The Le Bail refinement confirmed that ESP15228 is triclinic with space group P-1 and unit cell parameters a = 6.0434(6), b = 12.2543(6), c = 14.0285(8) Å, α = 86.584(3), β = 85.707(10), γ = 78.801(5)°, unit cell volume V = 1015.2(1) Å³. As per Hofmann's rules (Hofmann, 2002), the expected molecular volume is 483.2 Å³, indicating Z = 2 and a 1.152 g cm⁻³ calculated density (for a molecular mass of 342.47 dalton). The values of 2θ _obs, d _obs, I_obs, h, k, l, 2θ _cal, d _cal, Δ2θ are listed in Table I. Extraction of peak positions and intensities for reflections falling above 2θ = 27° proved difficult, due to their low(er) intensity, peak widths, and severe overlap. Indeed, while the assignment of hkl triplets to these peaks is possible, it is not an unambiguous procedure and, for the scope of automatic search-matching procedures, of little use. Indeed, the >30 clearly indexed lines provided in Table I, jointly with the unit cell parameters listed above, are considered more than sufficient.

TABLE I. Indexed X-ray powder diffraction data for ESP15228 (d-values calculated by λ _{CuKα 1} = 1.5406 Å).

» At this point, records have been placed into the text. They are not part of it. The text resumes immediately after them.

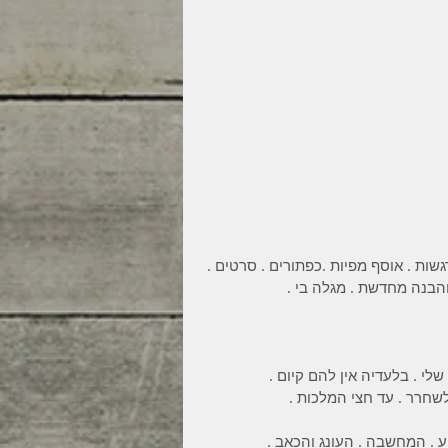
גשות . אוסף מפיות .כפתורים . סרטים . 
 והבנה מחדשת . מגלה בי .
 . בלעדיה אין להם קיום .
שחרר . עד חצי המלכות .
 . המחשבה . העונג והכאב .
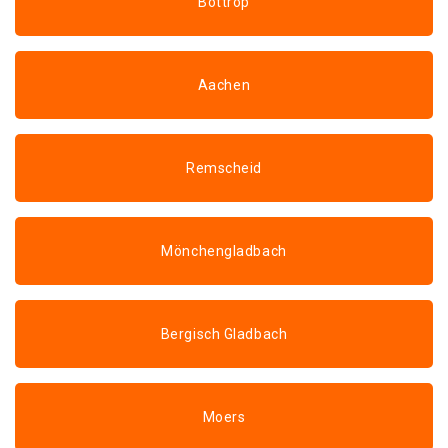
Bottrop
Aachen
Remscheid
Mönchengladbach
Bergisch Gladbach
Moers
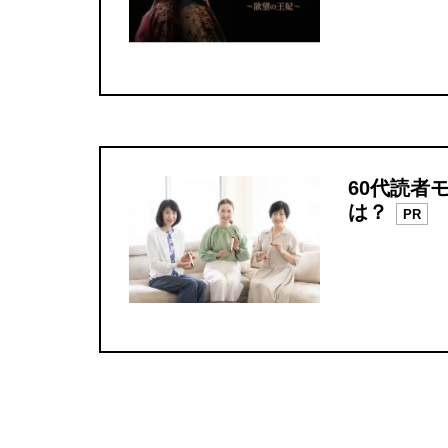
60代読者
は？
PR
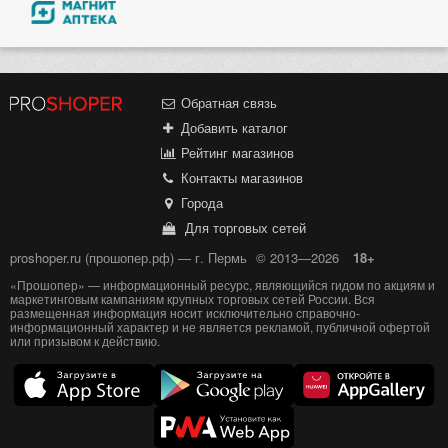
Обратная связь
Добавить каталог
Рейтинг магазинов
Контакты магазинов
Города
Для торговых сетей
proshoper.ru (прошопер.рф) — г. Пермь
© 2013—2026
18+
«Прошопер» — информационный ресурс, являющийся гидом по акциям и
маркетинговым кампаниям крупных торговых сетей России. Вся
размещенная информация носит исключительно справочно-
информационный характер и не является рекламой, публичной офертой
или призывом к действию.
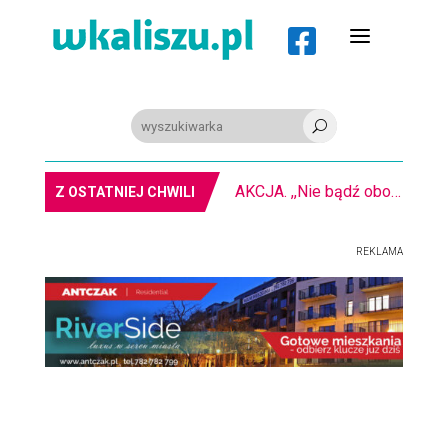
a

U
AKCJA. ,,Nie bądź obojętny” na kaliskim rynku
Z OSTATNIEJ CHWILI
REKLAMA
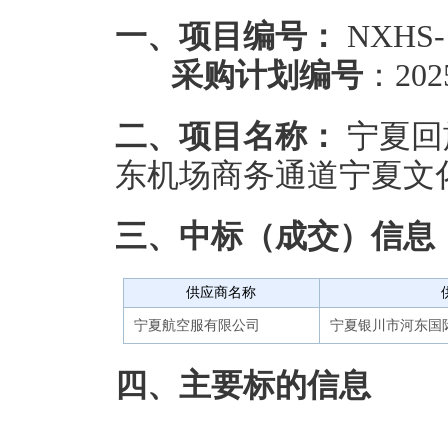
一、项目编号：
NXHS-
采购计划编号
：202
二、项目名称：
宁夏回
东机场商务通道宁夏文
三、中标（成交）信息
供应商名称
宁夏航空服有限公司
宁夏银川市河东国
四、主要标的信息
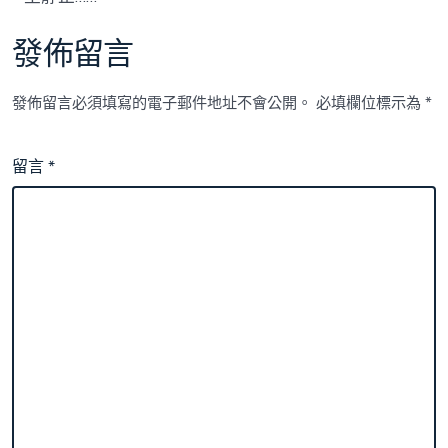
發佈留言
發佈留言必須填寫的電子郵件地址不會公開。
必填欄位標示為
*
留言
*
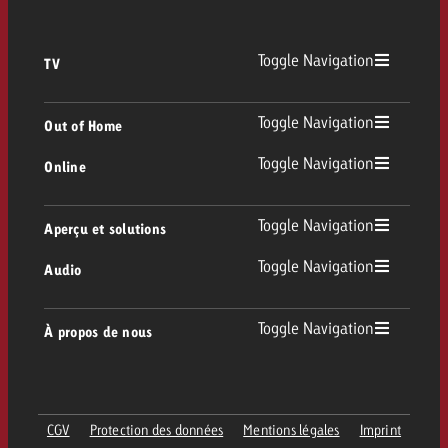
Toggle Navigation
TV
TV
Toggle Navigation
Out of Home
Toggle Navigation
Online
Out of Home
TV linéaire
Online
Toggle Navigation
Aperçu et solutions
Affichage
Replay Ads
Toggle Navigation
Audio
Conseil & Crossmedia
Display et Vidéo
Digital Out of Home
Directives publicitaires TV
Audio
Toggle Navigation
À propos de nous
Portfolio Goldbach
Advanced TV
DOOH Programmatique
Livraison des spots TV
Entreprise
Radio
Formats publicitaires
Livraison de supports publicitaires Online
CGV
Protection des données
Mentions légales
Imprint
Contacter l’équipe Out of Home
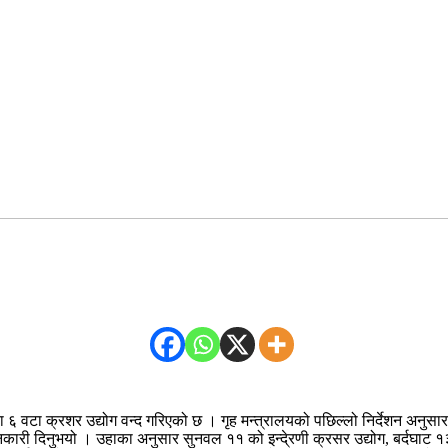
६ वटा क्रशर उद्योग वन्द गरिएको छ । गृह मन्त्रालयको पछिल्लो निर्देशन अनुस
ारी दिनुभयो । उहाका अनुसार सुनवल ११ को इन्दे्रणी क्रसर उद्योग, बर्दघाट १३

Worthy of note, though isostructural to ESP15228, bempenoic acid is not isomorphous with the title compound. Deposited in the CSD database with code IQUXIE (Copp et al., 2020), the crystal structure of the latter species is monoclinic, P2₁/c, with V = 2075.4 Å³ and Z = 4. This leads to a molecular volume of ca. 519 Å³, slightly larger (as expected) than the 508 Å³ value found for ESP15228. The ca. 11 Å³ difference nicely corresponds to 2 × 5.08 ų estimate for the atomic volume of two hydrogen atoms. Noteworthy, the very distinct crystal structures of bempenoic acid and ESP15228 enable their easy fingerprinting, and the detection of one form, as a contaminant, within the other (predominant) crystal phase.

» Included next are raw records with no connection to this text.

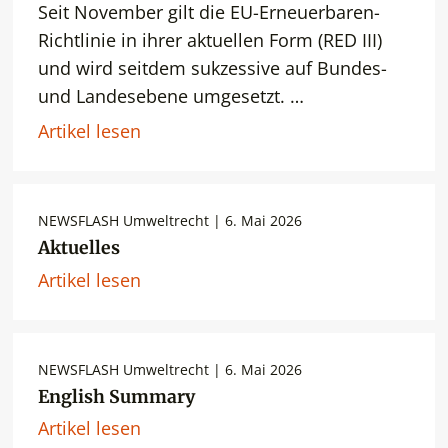
Seit November gilt die EU-Erneuerbaren-
Richtlinie in ihrer aktuellen Form (RED III)
und wird seitdem sukzessive auf Bundes-
und Landesebene umgesetzt. …
Artikel lesen
NEWSFLASH Umweltrecht | 6. Mai 2026
Aktuelles
Artikel lesen
NEWSFLASH Umweltrecht | 6. Mai 2026
English Summary
Artikel lesen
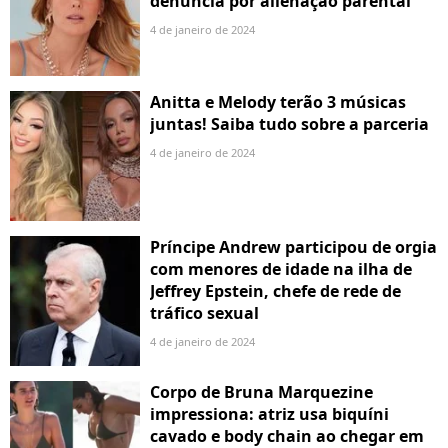
denuncia por alienação parental
4 de janeiro de 2024
Anitta e Melody terão 3 músicas
juntas! Saiba tudo sobre a parceria
4 de janeiro de 2024
Príncipe Andrew participou de orgia
com menores de idade na ilha de
Jeffrey Epstein, chefe de rede de
tráfico sexual
4 de janeiro de 2024
Corpo de Bruna Marquezine
impressiona: atriz usa biquíni
cavado e body chain ao chegar em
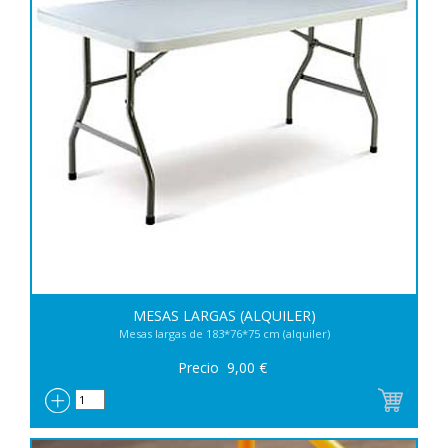
MESAS LARGAS (ALQUILER)
Mesas largas de 183*76*75 cm (alquiler)
Precio
9,00
€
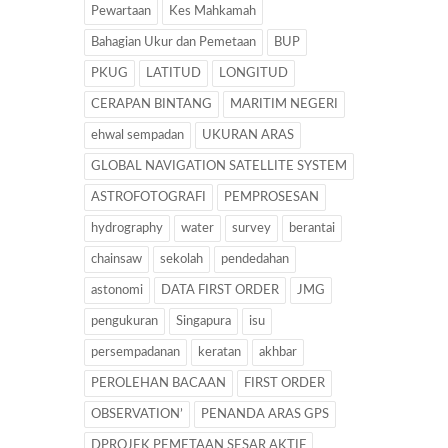
Pewartaan
Kes Mahkamah
Bahagian Ukur dan Pemetaan
BUP
PKUG
LATITUD
LONGITUD
CERAPAN BINTANG
MARITIM NEGERI
ehwal sempadan
UKURAN ARAS
GLOBAL NAVIGATION SATELLITE SYSTEM
ASTROFOTOGRAFI
PEMPROSESAN
hydrography
water
survey
berantai
chainsaw
sekolah
pendedahan
astonomi
DATA FIRST ORDER
JMG
pengukuran
Singapura
isu
persempadanan
keratan
akhbar
PEROLEHAN BACAAN
FIRST ORDER
OBSERVATION’
PENANDA ARAS GPS
DPROJEK PEMETAAN SESAR AKTIF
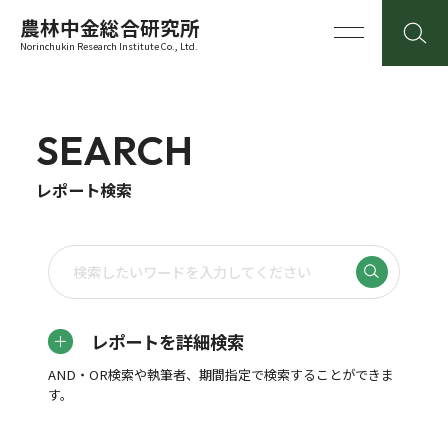
農林中金総合研究所
Norinchukin Research Institute Co., Ltd.
SEARCH
レポート検索
レポートを詳細検索
AND・OR検索や執筆者、期間指定で検索することができま
す。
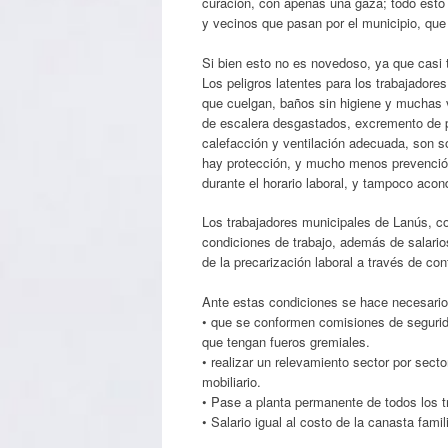
curación, con apenas una gaza; todo esto 
y vecinos que pasan por el municipio, qu
Si bien esto no es novedoso, ya que casi t
Los peligros latentes para los trabajadore
que cuelgan, baños sin higiene y muchas 
de escalera desgastados, excremento de p
calefacción y ventilación adecuada, son s
hay protección, y mucho menos prevención
durante el horario laboral, y tampoco acon
Los trabajadores municipales de Lanús, 
condiciones de trabajo, además de salari
de la precarización laboral a través de con
Ante estas condiciones se hace necesario
• que se conformen comisiones de segurid
que tengan fueros gremiales.
• realizar un relevamiento sector por secto
mobiliario.
• Pase a planta permanente de todos los t
• Salario igual al costo de la canasta famili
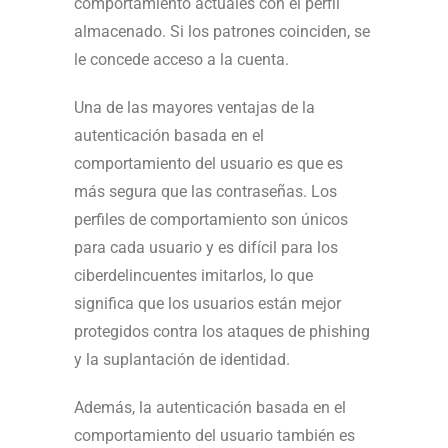
comportamiento actuales con el perfil
almacenado. Si los patrones coinciden, se
le concede acceso a la cuenta.
Una de las mayores ventajas de la
autenticación basada en el
comportamiento del usuario es que es
más segura que las contraseñas. Los
perfiles de comportamiento son únicos
para cada usuario y es difícil para los
ciberdelincuentes imitarlos, lo que
significa que los usuarios están mejor
protegidos contra los ataques de phishing
y la suplantación de identidad.
Además, la autenticación basada en el
comportamiento del usuario también es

Work can be anticipated in the direction of solving and refining, from powder diffraction data, the unknown structure of ESP15228, which so far resisted solution, due to the molecular flexibility (6 center-of-mass and molecular rotations + 14 torsional angles, neglecting CH₃ rotations, using the Z-matrix formalism).